_ASSIGNMENT_
Every entry below must be transcribed exactly, with no line missing.

(DATA SHOWN begins)

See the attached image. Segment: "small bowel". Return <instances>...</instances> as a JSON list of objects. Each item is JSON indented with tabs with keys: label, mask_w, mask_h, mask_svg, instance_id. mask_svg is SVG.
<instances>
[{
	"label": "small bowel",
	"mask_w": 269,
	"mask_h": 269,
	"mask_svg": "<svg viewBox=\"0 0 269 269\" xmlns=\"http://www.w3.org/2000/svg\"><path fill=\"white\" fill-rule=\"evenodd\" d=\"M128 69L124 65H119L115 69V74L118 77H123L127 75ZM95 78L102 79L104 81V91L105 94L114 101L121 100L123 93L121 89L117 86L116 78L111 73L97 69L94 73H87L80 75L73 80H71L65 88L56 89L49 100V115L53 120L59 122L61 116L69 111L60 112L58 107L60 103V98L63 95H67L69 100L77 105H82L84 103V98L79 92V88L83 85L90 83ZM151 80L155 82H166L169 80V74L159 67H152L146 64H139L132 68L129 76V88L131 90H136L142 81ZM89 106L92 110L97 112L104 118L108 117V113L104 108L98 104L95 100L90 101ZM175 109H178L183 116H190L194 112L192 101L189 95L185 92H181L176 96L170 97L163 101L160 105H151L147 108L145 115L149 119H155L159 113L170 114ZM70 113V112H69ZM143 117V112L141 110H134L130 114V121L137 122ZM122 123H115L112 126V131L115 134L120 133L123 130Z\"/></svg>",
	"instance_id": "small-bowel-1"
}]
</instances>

(DATA SHOWN ends)

_SOLUTION TO THIS TASK_
See the attached image. Segment: "small bowel". Return <instances>...</instances> as a JSON list of objects. Each item is JSON indented with tabs with keys: label, mask_w, mask_h, mask_svg, instance_id. mask_svg is SVG.
<instances>
[{
	"label": "small bowel",
	"mask_w": 269,
	"mask_h": 269,
	"mask_svg": "<svg viewBox=\"0 0 269 269\" xmlns=\"http://www.w3.org/2000/svg\"><path fill=\"white\" fill-rule=\"evenodd\" d=\"M128 69L124 65H119L115 69V74L118 77H123L127 75ZM95 78L102 79L104 81V91L105 94L114 101L121 100L123 93L121 89L117 86L116 78L111 73L97 69L94 73H87L80 75L73 80H71L65 88L56 89L49 100V115L53 120L59 122L61 116L69 111L60 112L58 107L60 103V98L63 95H67L69 100L77 105H82L84 103V98L79 92V88L83 85L90 83ZM151 80L155 82H166L169 80V74L159 67H152L146 64H139L132 68L129 76V88L131 90H136L142 81ZM89 106L92 110L97 112L104 118L108 117V113L104 108L98 104L95 100L90 101ZM175 109H178L183 116H190L194 112L192 101L189 95L185 92H181L176 96L170 97L163 101L160 105H151L147 108L145 115L149 119H155L159 113L170 114ZM70 113V112H69ZM143 117V112L141 110H134L130 114V121L137 122ZM122 123H115L112 126V131L115 134L120 133L123 130Z\"/></svg>",
	"instance_id": "small-bowel-1"
}]
</instances>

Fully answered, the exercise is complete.